Once getting accepted to the program, students don’t have to be in Los Angeles to attend class. They can join the group from all over the country.
So how does it work?
When Pensavalle enters the program on her computer, she starts a live session. The students on her roster enter the live session, similar to a chat room set-up. The list of students shows up on the left. Below, there is a text chat where students can contribute to the conversation by typing comments. Students’ faces show up in the center. “Picture the Brady Bunch,” said Pensavalle.
There is a space for presentation materials where she can post an agenda and her Power Point slides. On the right, she can upload files to share with her students. If a student wants to say something, or ask a question, a figure with a raised-hand shows up next to their name. Pensavalle said you can also have breakout sessions during a class. The program can randomize the small groups, or the professor can make the small groups. There’s even a place for coursework where students post their assignments when they are finished.
Students must still do field work throughout the program, and they complete a year of student-teaching in their place of residence. The application process to MAT@USC is identical to applying for USC’s on-campus teacher credential program.
Pensavalle thinks that the students who get their masters through the online program might use technology differently when they have classrooms of their own. “These students have to be technologically savvy. We use a lot of video - they send us a teaching video, a planning video, and a reflection video,” she said.

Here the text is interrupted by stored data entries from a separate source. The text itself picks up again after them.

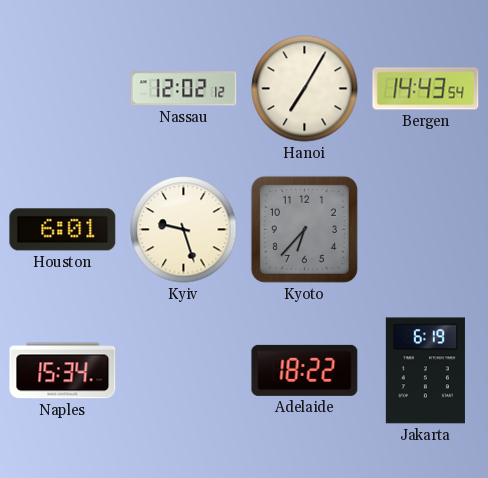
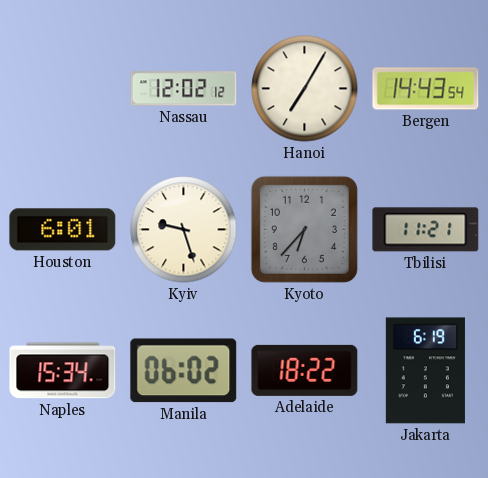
Tbilisi: none -> 11:21
Manila: none -> 06:02
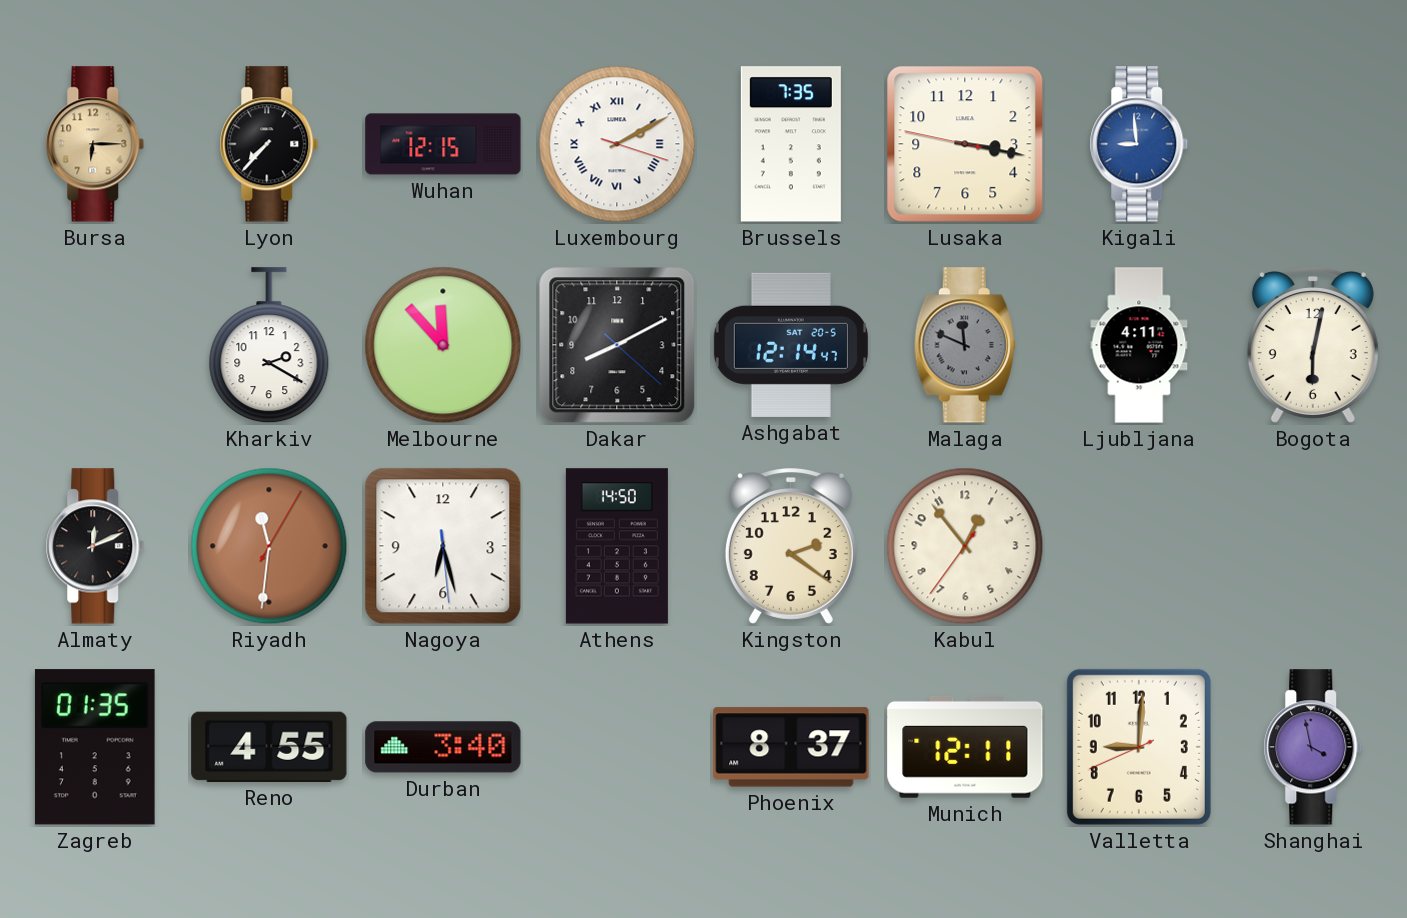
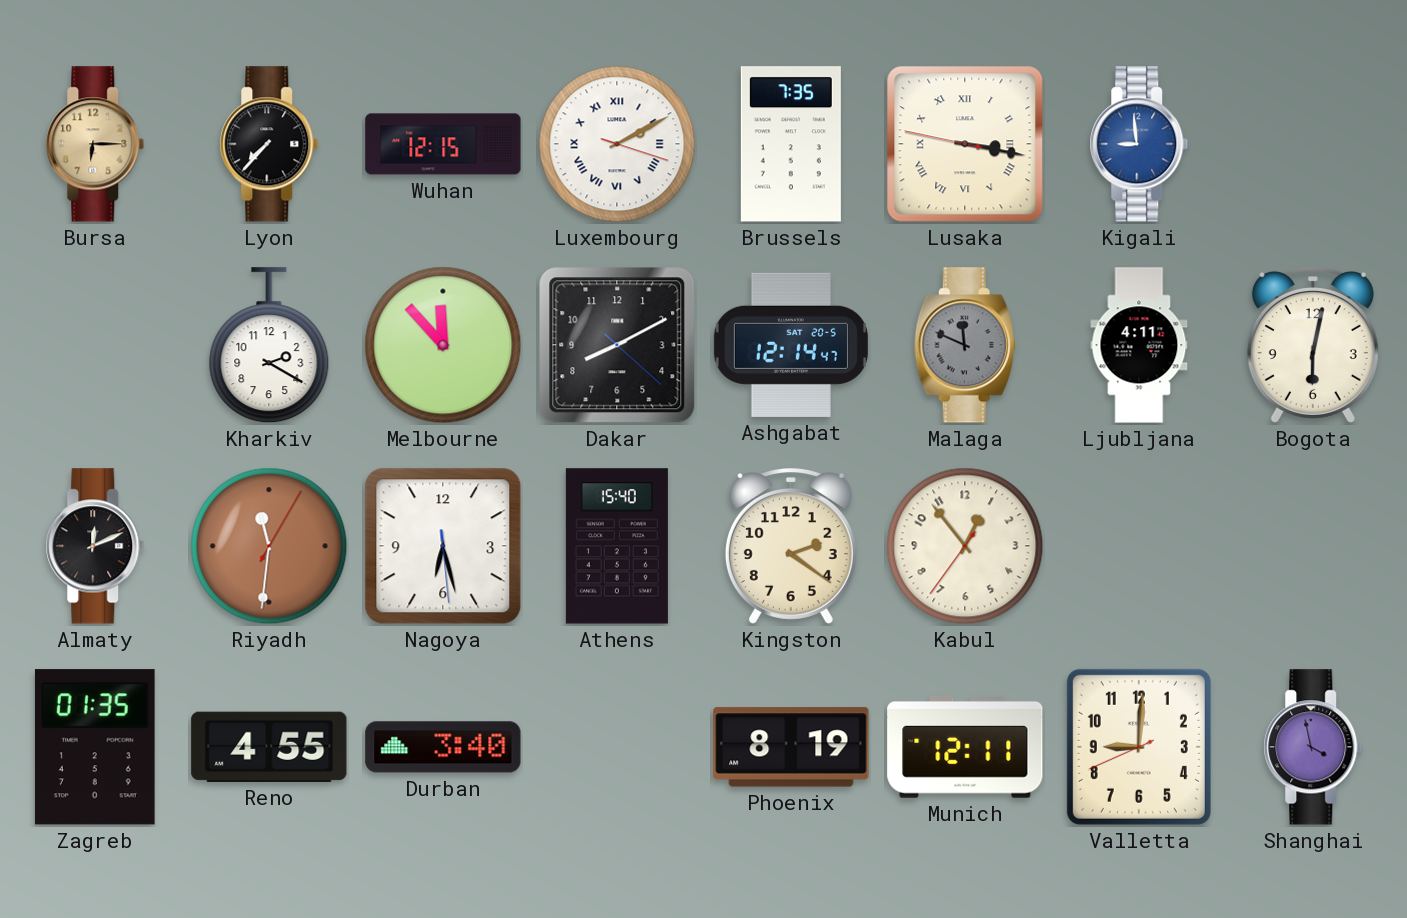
Lusaka numerals: Arabic -> Roman
Athens: 14:50 -> 15:40
Phoenix: 8:37 -> 8:19
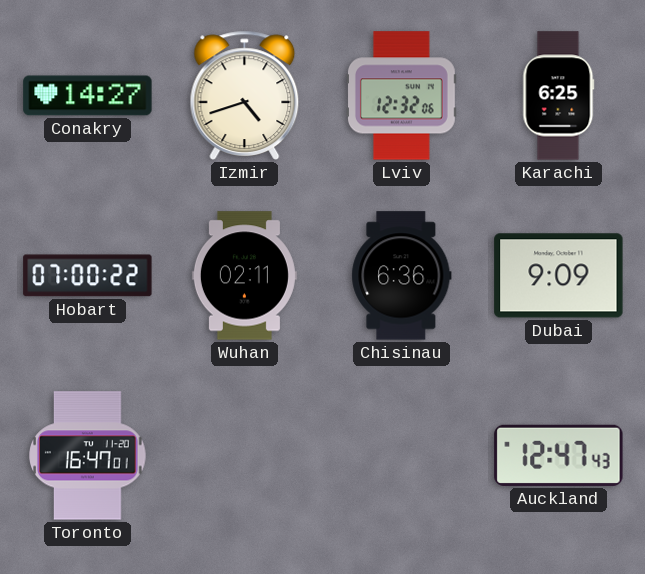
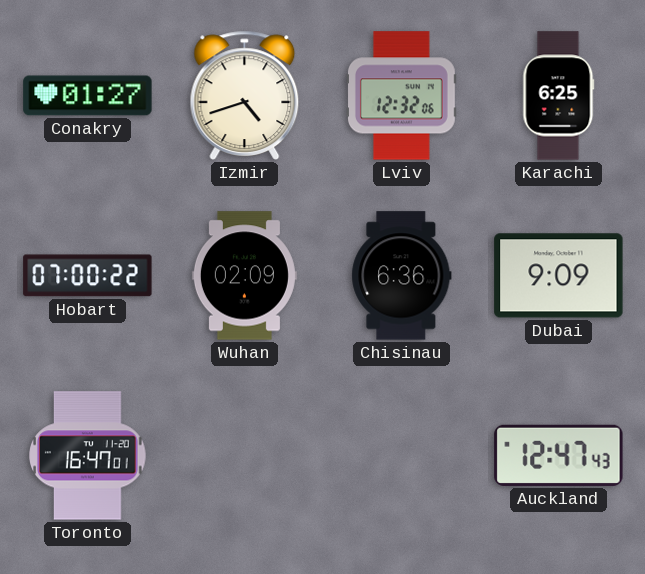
Conakry: 14:27 -> 01:27
Wuhan: 02:11 -> 02:09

And sure - she admits that it is sometimes harder to teach from behind a screen. “It takes a different kind of energy to keep things going, in the classroom you can distribute that energy. Bu these are graduate students, so they want to be there,” said Pensavalle.
The question bouncing around the country in terms of education reform is teacher quality - how do we make sure that our teachers can prepare our kids to do great things? Not teacher quantity. USC can churn out a whole lot more teachers, but where does that leave the quality of teachers in the U.S.?
One question that lingers is whether the people who enroll in the online program will be 100 percent as committed - by default - to perfecting their craft, as those who come to in-person seminars. Will they feel just as eager to impress the classmates and professors they’ve never met, and therefore go the extra mile? No one can argue with USC’s reputation and rigor, but the results of the program remain to be seen.